International News Research Residential

A lack of luxury newbuilds continues to impact the global property market

Riyadh, Saudi Arabia.

International prime residential property prices continued an upward trajectory during 2024 with a 3.6% increase compared to 2023’s 3.3% according to Knight Frank’s The Wealth Report.

Of the 100 markets tracked, 77 recorded positive annual price growth with the Asian and Middle Eastern markets dominating the list. Saudi Arabia’s markets performed strongly with Riyadh (16%) and Jeddah (9.6%) both in the top six.

Knight Frank says the improvement in the annual growth rate during 2024 was driven by strong regional performance in the Middle East (7.2%) and Latin America and the Caribbean (6.3%) while Europe lagged at 2.5% with high interest rates, slowing economies, and weakened consumer confidence weighing on activity in some key markets.

There were, however, bright spots, especially in key second home markets. North America recorded growth of 2.4%, held back by weaker growth in Canadian prime markets and some US markets such as Miami which slowed after recent strong growth.

With average growth of 3.7%, ‘sunbelt’ markets led city markets (3.5%) and ski destinations (2.6%). The year’s strong showing from resort markets continues the trend seen since Covid-19 with nearly 30% growth in value in these markets against 25% for ski markets, and cities lagging, posting only 19% growth.

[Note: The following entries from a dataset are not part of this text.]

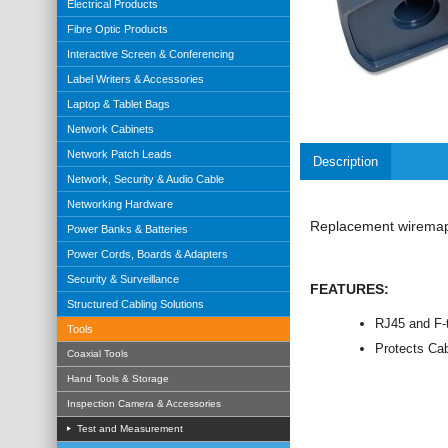
Electrical Products
Fibre Optic Products
Interactive Screen & Conferencing
Label Writers & Accessories
Laptop & Tablet Bags
Network Cabinets
Network Patch Leads
Description
Network, Security & Audio Cable
Networking Hardware
Replacement wiremap 
Power Banks & Batteries
Power Cords, Boards & Adapters
Security & Surveillance
FEATURES:
Structured Cabling Solutions
RJ45 and F-t
Tools
Protects Ca
Coaxial Tools
Hand Tools & Storage
Inspection Camera & Accessories
Test and Measurement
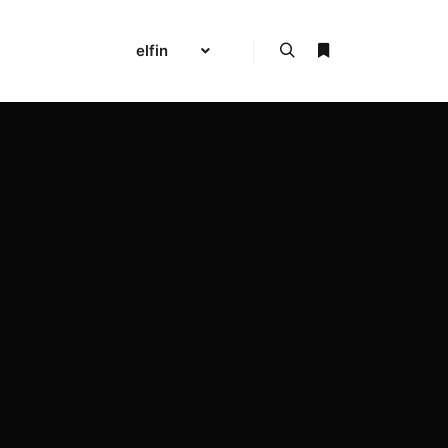
elfin
Search
More info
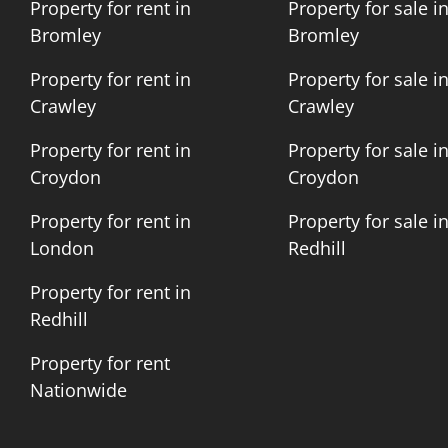
Property for rent in
Property for sale i
Bromley
Bromley
Property for rent in
Property for sale i
Crawley
Crawley
Property for rent in
Property for sale i
Croydon
Croydon
Property for rent in
Property for sale i
London
Redhill
Property for rent in
Redhill
Property for rent
Nationwide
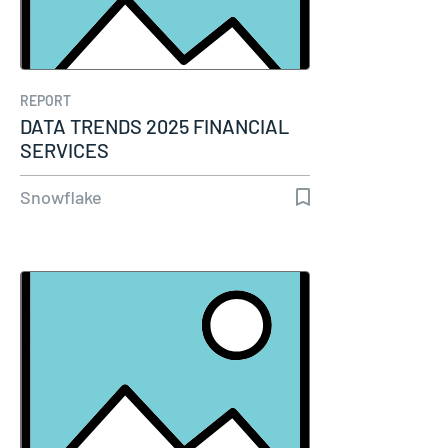
REPORT
DATA TRENDS 2025 FINANCIAL
SERVICES
Snowflake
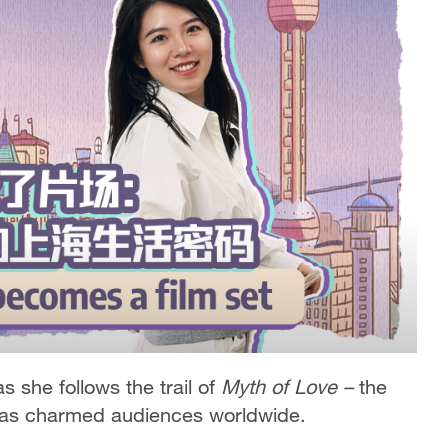
s she follows the trail of
Myth of Love –
the
 has charmed audiences worldwide.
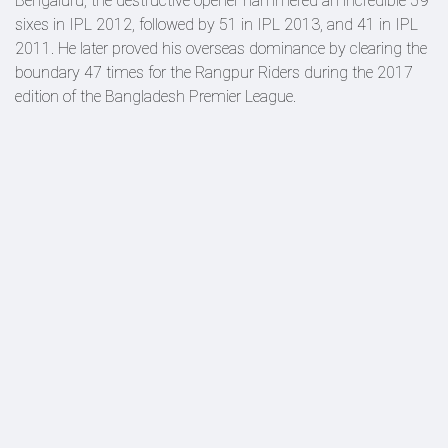
Bengaluru, the destructive opener hammered an incredible 59
sixes in IPL 2012, followed by 51 in IPL 2013, and 41 in IPL
2011. He later proved his overseas dominance by clearing the
boundary 47 times for the Rangpur Riders during the 2017
edition of the Bangladesh Premier League.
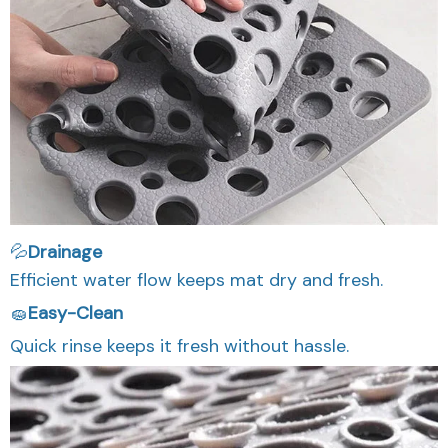
💦
Drainage
Efficient water flow keeps mat dry and fresh.
🧽
Easy-Clean
Quick rinse keeps it fresh without hassle.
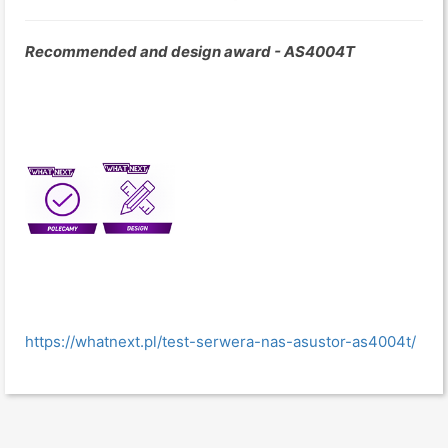
Recommended and design award - AS4004T
https://whatnext.pl/test-serwera-nas-asustor-as4004t/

Even for prime markets, interest rates remain the key story. Rates are still very high in most developed markets compared with where they were as recently as 2022, but the past 12 months have seen central banks move decisively into a new era, with cuts outpacing rate rises for the first time in three years. While the direction of travel is positive for house prices and has supported the growth we have seen in over three- quarters of markets, the reduction in debt costs is still not sufficient to turn this into a trend in most markets. It will take additional rate cuts during 2025 to restore momentum,” says Liam Bailey, global head of research at Knight Frank.

On the supply side, a lack of newbuild inventory is still impacting many markets. Disruption to supply chains, high build cost inflation, and wage hikes, have all conspired to reduce delivery of new luxury projects. In Central London, as an example, new-build activity is currently running 25% below the ten-year average.

Aside from new-build volumes, a low inventory of existing homes to buy is also supporting prices. The collapse in property listings, a feature of prime US markets in 2023 and early 2024, has eased recently but markets such as New York are still seeing listings 10% to 20% below the five-year average. On the demand side, while buyers are price conscious, especially with relatively high debt costs, there remains strong appetite for residential property among wealthy buyers.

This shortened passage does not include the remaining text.